Nobody can dispute that 2017 was a big year for ETFs with record inflows, pushing global assets to break the £3 trillion mark.
Next year industry experts expect another stellar period of expansion. But asset growth aside, speakers at the recent Inside ETFs Europe conference also anticipates four other trends. Hedre they are:
1. ESG will start to go mainstream
There only are 36 ‘socially conscious’ different ETFs listed in Europe with total assets of around £4.7 billion, according to Morningstar, although providers like iShares have recently added to their ranges.
Yet Nicco Ferrarini, executive director, EMEA client coverage, MSCI, said environmental, social and governance-focused ETFs would become the new normal within a decade.
‘There is mounting evidence that ESG can add to the performance of your portfolio in terms of risk mitigation,’ he said. ‘The ‘G’ in ESG – governance – has really helped protect you from the worst corporate scandals in the last few years, like BP’s oil spill, or Valeant’s accounting scandal, or the Volkswagen emissions cover-up or the Equifax data leak.’
He added: ‘I’m not suggesting indexes can forecast every corporate scandal out there but if it can forecast 20-30% of them investors will benefit.’
Ferrarini pointed out that millennials are much more likely to want ESG funds in their portfolios, as it ‘feels good and has a wow factor’.
ESG funds in Europe are gathering pace, with the iShares Dow Jones Europe Sustainability Screened UCITS ETF (IESE LN) gaining £89 million in September alone.
2. New entrants
Several asset managers in the UK have expanded into ETFs this year, such as JP Morgan Asset Management, Franklin Templeton Investments and Fidelity International, while providers in the US like First Trust have recently entered European waters.
Ferrarini said this trend was likely to continue, particularly from providers in the US.
He warned: ‘We will always have this problem of fragmentation in Europe and it’s not always understood by new entrants.
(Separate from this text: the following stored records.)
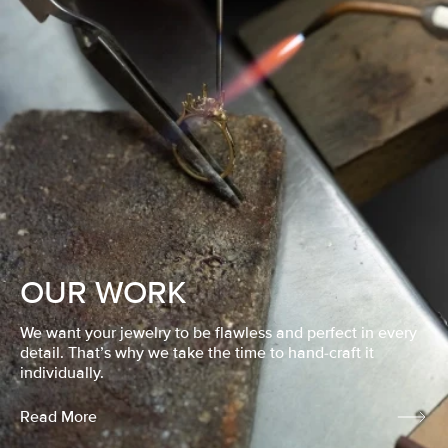
OUR WORK
We want your jewelry to be flawless and perfect in every
detail. That’s why we take the time to hand-craft it
individually.
Read More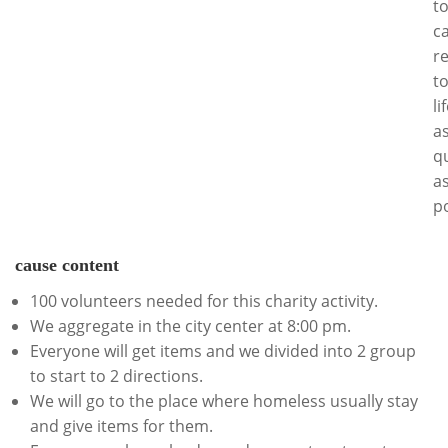
t
c
r
t
li
a
qu
a
po
cause content
100 volunteers needed for this charity activity.
We aggregate in the city center at 8:00 pm.
Everyone will get items and we divided into 2 group
to start to 2 directions.
We will go to the place where homeless usually stay
and give items for them.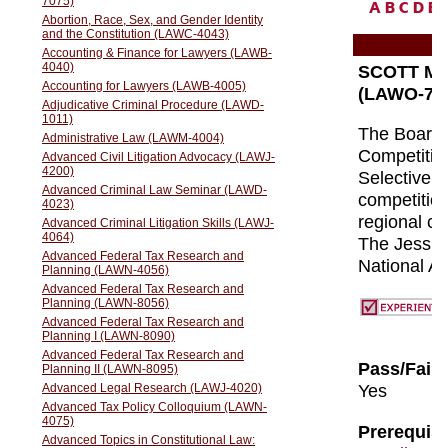
A
B
C
D
E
Some will be successful but the key for them is to find niche parts of the market, as other parts of the market today appear quite saturated.’
3. More fixed income and smart beta
Inflows into Europe-listed smart beta ETFs reached £8.2 billion this year to the end of September, Deutsche Bank found, and most providers continue to build up their own suites of factor ETFs.
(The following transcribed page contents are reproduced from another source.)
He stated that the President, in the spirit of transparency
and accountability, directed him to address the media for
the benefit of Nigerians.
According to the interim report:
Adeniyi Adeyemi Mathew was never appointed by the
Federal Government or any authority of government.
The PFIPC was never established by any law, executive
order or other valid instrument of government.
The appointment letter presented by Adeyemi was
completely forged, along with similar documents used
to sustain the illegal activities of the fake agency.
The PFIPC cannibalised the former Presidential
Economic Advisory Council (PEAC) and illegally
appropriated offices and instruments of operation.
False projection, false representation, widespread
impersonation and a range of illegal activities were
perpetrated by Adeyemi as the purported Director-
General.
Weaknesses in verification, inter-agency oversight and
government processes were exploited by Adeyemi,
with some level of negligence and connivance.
Mohamed M’Rabti, deputy head of FundsPlace and head of ETFs, Euroclear, said there was still a question mark whether smart beta would become mainstream, but said there was room to grow in fixed income.
‘If you look at what was offered 10 years ago you had govvies, corporate and high yield bonds and so-called ‘all maturities’ products, whereas now we have more granular products as the market has completely changed,’ he said. ‘That will be the future of not just ETFs but of the market as a whole.’
Hortense Bioy, director, passive funds research, Morningstar, said she expects to see more thematic ETFs used as satellite holdings.
‘I think we’ve covered the core in terms of portfolios building blocks and around that we will see more fringe or niche products,’ she said.
4. MiFID II will drive more investors towards ETFs
After years of discussion, the pan-European Markets in Financial Instruments Directive (MiFID II) is coming into force in January 2018.
‘MiFID II will put more focus on cost,’ said Matthieu Guignard, global head of product development and capital markets, Amundi ETF, indexing and smart beta. And that will push more distributors to use low-cost bricks for their allocation.’
MiFID II also provides more transparency as it requires investors to report transactions including over the counter trades.
‘This will show the true volume and liquidity of products, and that is positive as it will boost investors’ confidence in ETFs,’ he said.